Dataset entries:
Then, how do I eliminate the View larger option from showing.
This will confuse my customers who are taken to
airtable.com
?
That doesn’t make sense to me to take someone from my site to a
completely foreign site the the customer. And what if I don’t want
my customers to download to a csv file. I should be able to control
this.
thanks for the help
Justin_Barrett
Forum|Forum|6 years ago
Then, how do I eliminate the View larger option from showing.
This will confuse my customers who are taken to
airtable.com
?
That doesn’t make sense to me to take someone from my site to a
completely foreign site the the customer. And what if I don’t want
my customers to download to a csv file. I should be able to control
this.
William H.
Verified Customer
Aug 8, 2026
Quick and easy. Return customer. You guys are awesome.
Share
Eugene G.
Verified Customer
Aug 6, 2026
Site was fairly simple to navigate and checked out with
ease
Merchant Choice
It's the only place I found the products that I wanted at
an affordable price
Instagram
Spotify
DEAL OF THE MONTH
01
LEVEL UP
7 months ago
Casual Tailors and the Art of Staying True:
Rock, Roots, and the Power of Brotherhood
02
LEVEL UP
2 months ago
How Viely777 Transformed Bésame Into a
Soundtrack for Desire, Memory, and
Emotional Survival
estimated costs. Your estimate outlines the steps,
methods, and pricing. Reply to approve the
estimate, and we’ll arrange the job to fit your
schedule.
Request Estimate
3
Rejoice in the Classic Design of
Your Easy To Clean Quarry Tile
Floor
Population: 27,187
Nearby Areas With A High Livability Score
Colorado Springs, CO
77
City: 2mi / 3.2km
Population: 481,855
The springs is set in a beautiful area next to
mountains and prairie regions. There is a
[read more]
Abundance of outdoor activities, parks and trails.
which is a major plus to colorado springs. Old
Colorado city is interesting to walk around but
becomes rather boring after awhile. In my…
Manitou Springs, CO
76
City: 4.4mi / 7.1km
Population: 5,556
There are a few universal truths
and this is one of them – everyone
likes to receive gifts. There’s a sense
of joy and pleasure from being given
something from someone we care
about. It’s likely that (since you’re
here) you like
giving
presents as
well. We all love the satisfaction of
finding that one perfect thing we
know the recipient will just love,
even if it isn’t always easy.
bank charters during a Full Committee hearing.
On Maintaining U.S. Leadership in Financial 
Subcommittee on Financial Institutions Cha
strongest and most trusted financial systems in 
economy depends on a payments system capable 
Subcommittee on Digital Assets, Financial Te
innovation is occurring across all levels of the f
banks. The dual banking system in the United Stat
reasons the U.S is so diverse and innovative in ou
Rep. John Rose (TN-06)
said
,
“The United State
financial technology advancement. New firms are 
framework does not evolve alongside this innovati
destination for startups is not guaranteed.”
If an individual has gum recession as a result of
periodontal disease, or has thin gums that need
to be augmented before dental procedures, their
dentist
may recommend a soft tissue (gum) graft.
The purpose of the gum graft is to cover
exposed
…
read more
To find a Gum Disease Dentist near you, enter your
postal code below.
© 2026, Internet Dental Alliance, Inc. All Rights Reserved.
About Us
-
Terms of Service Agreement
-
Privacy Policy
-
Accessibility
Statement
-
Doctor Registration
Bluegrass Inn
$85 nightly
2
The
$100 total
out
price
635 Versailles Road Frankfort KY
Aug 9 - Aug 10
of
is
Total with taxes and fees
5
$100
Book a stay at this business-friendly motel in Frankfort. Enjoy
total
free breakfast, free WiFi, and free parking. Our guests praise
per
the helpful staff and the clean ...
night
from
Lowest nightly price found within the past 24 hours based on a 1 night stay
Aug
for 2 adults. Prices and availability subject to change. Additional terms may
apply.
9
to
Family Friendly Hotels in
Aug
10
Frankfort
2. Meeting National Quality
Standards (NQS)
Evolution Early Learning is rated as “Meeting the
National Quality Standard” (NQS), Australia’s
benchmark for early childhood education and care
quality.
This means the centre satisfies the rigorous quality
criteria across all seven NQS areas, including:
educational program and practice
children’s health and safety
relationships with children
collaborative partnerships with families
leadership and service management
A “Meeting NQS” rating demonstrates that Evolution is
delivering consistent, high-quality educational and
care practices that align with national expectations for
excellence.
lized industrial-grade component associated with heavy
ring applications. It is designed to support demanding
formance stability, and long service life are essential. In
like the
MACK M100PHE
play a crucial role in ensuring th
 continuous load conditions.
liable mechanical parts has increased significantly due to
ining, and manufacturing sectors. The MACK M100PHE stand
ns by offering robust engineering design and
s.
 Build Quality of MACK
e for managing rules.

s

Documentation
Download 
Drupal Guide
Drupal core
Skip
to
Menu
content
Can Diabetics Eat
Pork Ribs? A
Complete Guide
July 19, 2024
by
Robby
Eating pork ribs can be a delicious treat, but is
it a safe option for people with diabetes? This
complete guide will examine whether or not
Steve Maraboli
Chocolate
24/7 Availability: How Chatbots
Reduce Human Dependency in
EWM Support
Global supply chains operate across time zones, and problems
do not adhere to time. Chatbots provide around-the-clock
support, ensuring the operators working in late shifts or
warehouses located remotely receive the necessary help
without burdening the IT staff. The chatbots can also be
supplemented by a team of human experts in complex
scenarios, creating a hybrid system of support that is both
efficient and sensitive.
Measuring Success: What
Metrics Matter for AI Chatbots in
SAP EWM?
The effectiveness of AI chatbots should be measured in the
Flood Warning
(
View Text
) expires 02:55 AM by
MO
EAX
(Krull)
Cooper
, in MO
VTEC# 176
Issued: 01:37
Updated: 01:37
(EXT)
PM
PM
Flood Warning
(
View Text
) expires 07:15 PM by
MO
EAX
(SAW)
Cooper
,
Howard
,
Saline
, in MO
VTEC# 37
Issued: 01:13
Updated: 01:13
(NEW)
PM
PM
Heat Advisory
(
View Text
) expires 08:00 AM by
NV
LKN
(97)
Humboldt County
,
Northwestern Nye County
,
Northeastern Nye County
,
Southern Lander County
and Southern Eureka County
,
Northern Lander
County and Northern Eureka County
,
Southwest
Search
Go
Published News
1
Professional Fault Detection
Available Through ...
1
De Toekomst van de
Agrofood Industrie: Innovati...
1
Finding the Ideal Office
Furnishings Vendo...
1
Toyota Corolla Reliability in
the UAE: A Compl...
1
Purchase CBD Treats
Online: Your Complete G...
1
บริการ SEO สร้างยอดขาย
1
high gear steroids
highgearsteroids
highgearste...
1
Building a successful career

» **Problem to work on**
Starting with the first line above and ending with the line that holds "thanks for the help", restate each line word for word and add nothing else.

» **Reply**
Then, how do I eliminate the View larger option from showing.
This will confuse my customers who are taken to
airtable.com
?
That doesn’t make sense to me to take someone from my site to a
completely foreign site the the customer. And what if I don’t want
my customers to download to a csv file. I should be able to control
this.
thanks for the help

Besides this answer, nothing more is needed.